TASK DESCRIPTION ::
Only the records, exactly as written, belong in the answer; pictures do not.

PROVIDED ENTRIES ::
[Start of section]
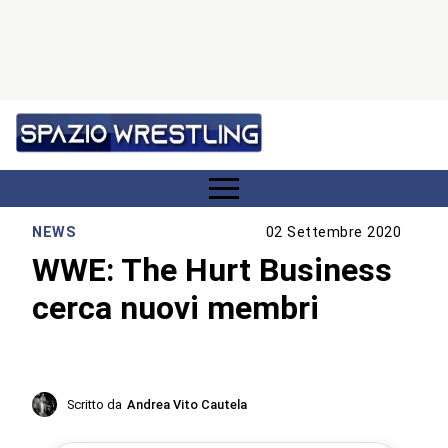
NEWS
02 Settembre 2020
WWE: The Hurt Business
cerca nuovi membri
Scritto da
Andrea Vito Cautela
[End of section]
EXERCISE SOLUTION ::
NEWS
02 Settembre 2020
WWE: The Hurt Business
cerca nuovi membri
Scritto da
Andrea Vito Cautela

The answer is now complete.